The Italian non-governmental organisation Emergency, which operates a hospital in Kabul, said Wednesday evening it had received 27 victims, including three fatalities.
Most of the patients were suffering "shell and burn injuries", it said via email.
In a later tweet, the hospital said five children were among those it treated, including a seven-year-old.
As of this writing, no group has claimed responsibility for the attack on Abu Bakr al-Sadiq Mosque, which has an adjoining madrassa.
The mosque's prayer leader, Maulvi Amir Mohammad Kabuli, a scholar and preacher of Sufi Islam, was targeted and the majority of the victims were seminary students, Afghan Islamic Press reported.
Kabuli was killed, an eyewitness said, according to the Associated Press.

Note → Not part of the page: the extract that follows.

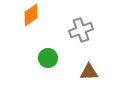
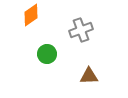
green circle: moved 1 px left, 4 px up
brown triangle: moved 4 px down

"He was my cousin; may God forgive him," said a neighbourhood resident who gave his name as Masiullah, describing how he learnt of his relative's death in the blast.
"One year had passed from his marriage, he was 27 years old, and his name was Fardin... he was a good person."

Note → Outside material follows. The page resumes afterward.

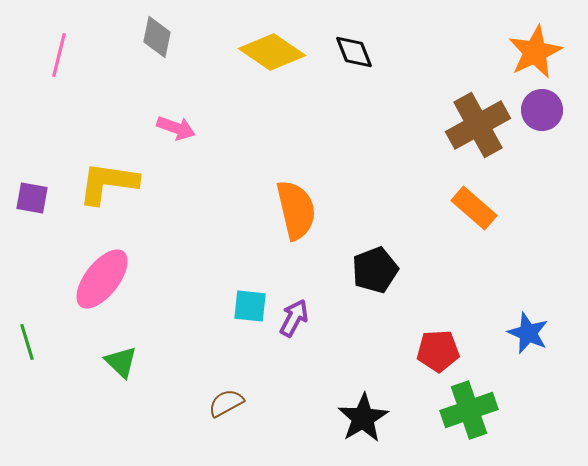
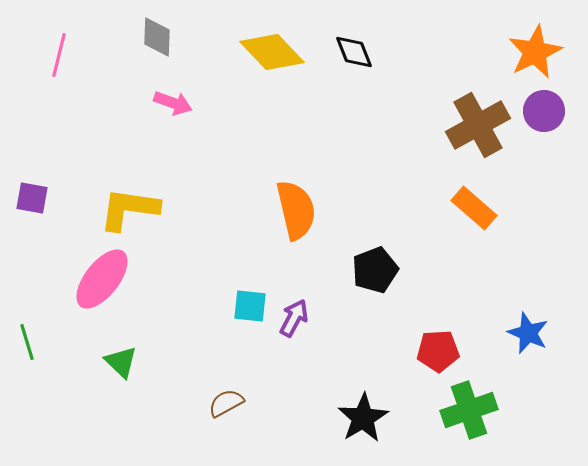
gray diamond: rotated 9 degrees counterclockwise
yellow diamond: rotated 12 degrees clockwise
purple circle: moved 2 px right, 1 px down
pink arrow: moved 3 px left, 25 px up
yellow L-shape: moved 21 px right, 26 px down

The number of bombings across Afghanistan has declined since last August, but several attacks -- many targeting minority communities -- have rocked the country in recent months, including some claimed by the "Islamic State of Iraq and Syria" (ISIS).
ISIS has regularly targeted members of Afghanistan's minority communities -- including Shia, Sufis and Sikhs.
ISIS earlier this month claimed responsibility for a series of bombings targeting Kabul's Shia residents that killed at least 10 people.
The explosions occurred in a west Kabul neighbourhood that is mainly inhabited by members of the ethnic Hazara community, who are mostly Shia.
The blasts came just days ahead of Ashura, when worshippers gather at mosques and take part in processions marking the death of the Shia Imam Hussein Ibn Ali, grandson of the Prophet Muhammad.
In June, ISIS claimed an attack on a gurdwara in Kabul that left two dead and at least seven wounded.
In a message posted on its Amaq propaganda site, ISIS said that the attack targeted Hindus and Sikhs and the "apostates" who protected them.